The value of total fraud in the UK — not limited to the cybersphere — surpassed £1bn for the first time since 2011, according to a report published yesterday by accountancy firm KPMG.
Sophisticated technology is largely to blame for this sharp rise, as more hackers illegally exploit the web for their own gain.
“Through the rapid rise of technology and online platforms, more people than ever are being targeted by fraudsters who have unrestricted access to a larger pool of victims,” said Hitesh Patel, UK forensic partner at KPMG.
An estimated 5.5m cyber offences take place every year in the UK alone, the most recent Crime Survey of England and Wales (CSEW) revealed.
There were 110 attempts to hack the European Commission’s servers last year, the Financial Times reported earlier this month.
A growing problem
The increasing severity of cyber attacks cannot be ignored.
Lloyds, the major British bank, suffered a two-day denial of service attack in early January, when cyber criminals attempted to block access to some 20m accounts.
Financial institutions are routinely targeted; Tesco Bank was forced to repay £2.5m to 9,000 customers who had their money stolen by hackers just a few months earlier.
In December, US intelligence agencies blamed Russia for accessing and leaking Democratic National Committee (DNC) emails during the US presidential election campaign.
However, large-scale cyber attacks are nothing new — so why aren’t we better able to prevent them?
Over 1bn Yahoo user accounts were hacked in 2013 alone. These are just some of the many thousands of hacking, phishing and scamming incidents occurring every day that few are prosecuted for.
It is very difficult to attribute responsibility for cyber attacks because sophisticated hackers can easily remain anonymous.
“Cyber criminals know there is a low likelihood of being detected, caught or prosecuted and many attack strategies can be executed cheaply. This has led to a substantial broadening of the attacker base,” said Cyril Roux, deputy governor of the Central Bank of Ireland in a speech in September 2015.
“The risk/reward trade-off for cyber crime is very attractive.”
Philip Howard, professor of internet studies and director of research the Oxford Internet Institute remains hopeful that there are ways to deter cyber criminals:
“Governments and firms increasingly find that the most damaging cyber-attacks come from Russia and China, so in the years ahead the stable signal of sanctions and consistent diplomacy might discourage these particular regimes continuing such attacks,” told Verdict.
A dark future
However, other experts are less convinced that the cyber threat can be contained.
In a new book released next month, The Dark Side of Technology, Peter Townsend, emeritus professor of experimental physics in engineering at the University of Sussex explores the disastrous consequences of technology — and he paints a worrying picture.
Infiltrating email servers, unlawfully accessing NHS patient data, and causing minor power cuts is “really quite straightforward,” Townsend explained. “Even kids can do it.”
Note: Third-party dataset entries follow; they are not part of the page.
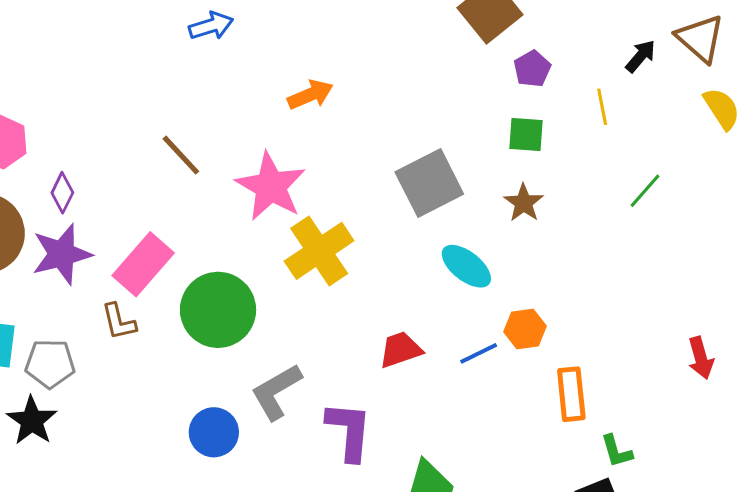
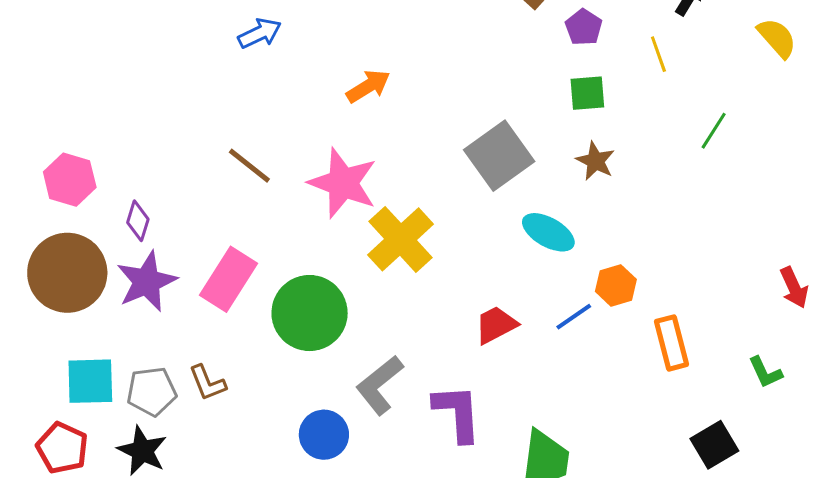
brown L-shape: (119, 322) -> (207, 383), moved
green L-shape: (617, 451) -> (765, 372), moved

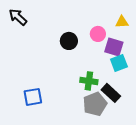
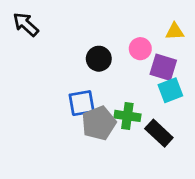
blue square: (33, 97) -> (82, 103), moved
gray pentagon: (95, 104) -> (99, 123), moved

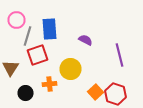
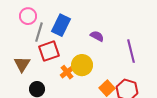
blue rectangle: (50, 29) -> (61, 25), turned 30
orange cross: (50, 84) -> (67, 72), moved, turned -32

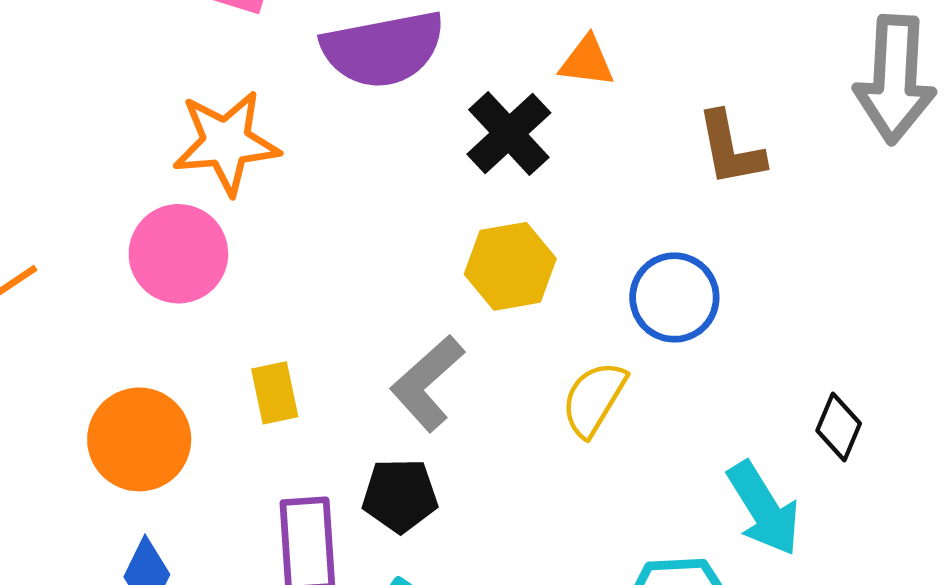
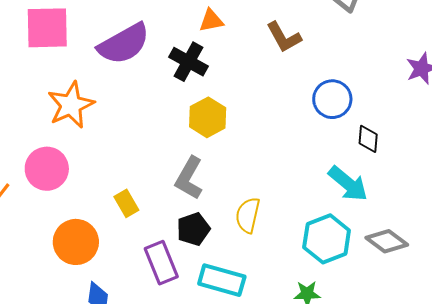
pink circle: (178, 254) -> (47, 169), moved
blue circle: (674, 297) -> (332, 99), moved
yellow semicircle: (594, 399) -> (248, 215), moved

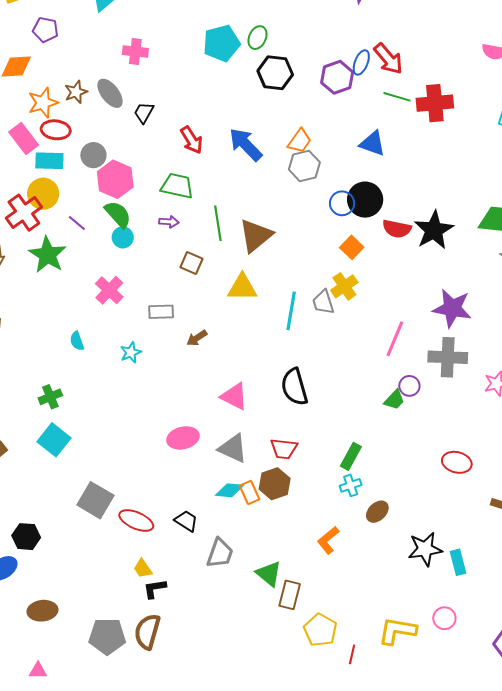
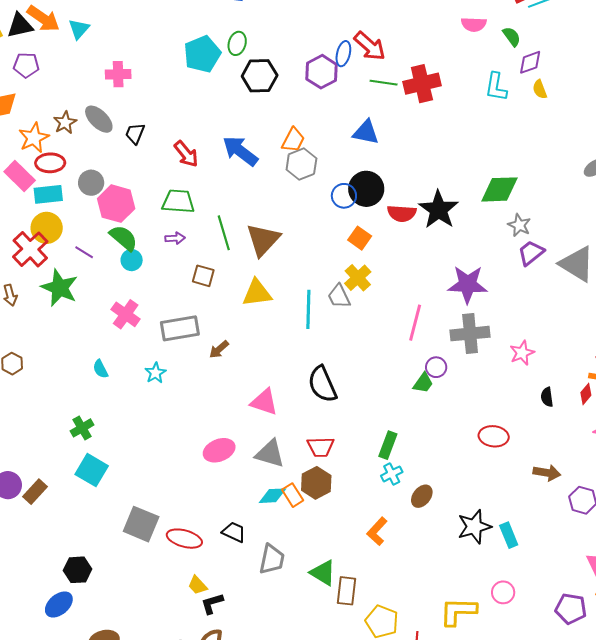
gray rectangle: (161, 312) -> (180, 328), size x1.5

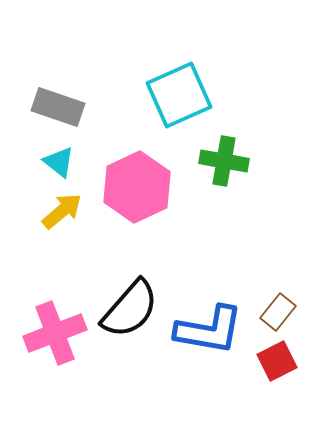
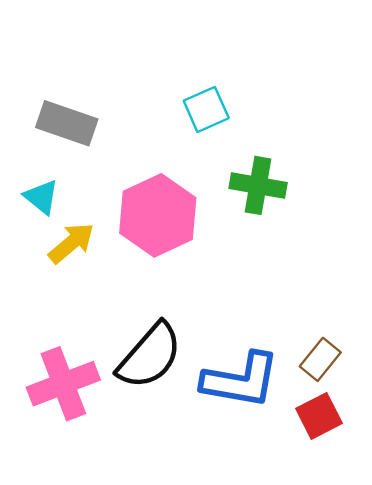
cyan square: (179, 95) -> (206, 109), size x0.6
cyan triangle: (59, 162) -> (41, 197), moved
And some have. High school student David Dworken, from Washington DC, hacked into the Pentagon websites on his laptop in between classes at Maret high school in July.
More recently, a 17-year-old boy was found guilty of carrying out the major cyber attack on the telecoms company TalkTalk; almost 157,000 customers’ personal details were hacked.
Townsend points to the potential for even more dangerous and far-reaching scenarios:
“There are about 30,000 flights a day over Europe. If a pilot can’t contact the airports because the satellite system has been hacked, the plane can’t land. The pilot has no way to navigate the plane. If you were a passenger, you’d be in pretty big trouble,” he told Verdict.
“Most pilots can’t navigate without a GPS system, because they don’t get that training anymore. They really should.”
Other forms of transport, like driverless cars, which will be tested on UK motorways later this year, have been hailed as the answer to reducing road deaths. They are also a prime target for hackers, who could easily carry out so-called ransomware attacks in which driverless cars are hijacked, with a ransom demanded to avert disaster.
“Hackers can already record your signal as you lock your car. When you walk away, they unlock your car and steal your valuables. When you come back, your car is locked and there is no sign you’ve been broken into,” Townsend explained.
“With driverless cars, the scope is even greater.”
Is there any real way to protect against cyber attacks?
“Not a hope,” Townsend insisted. “Protection software is written by humans. If one human can write the protection software, another human can write the hack.”
The Dark Side of Technology by Professor Peter Townsend will be published by Oxford University Press (OUP) in February.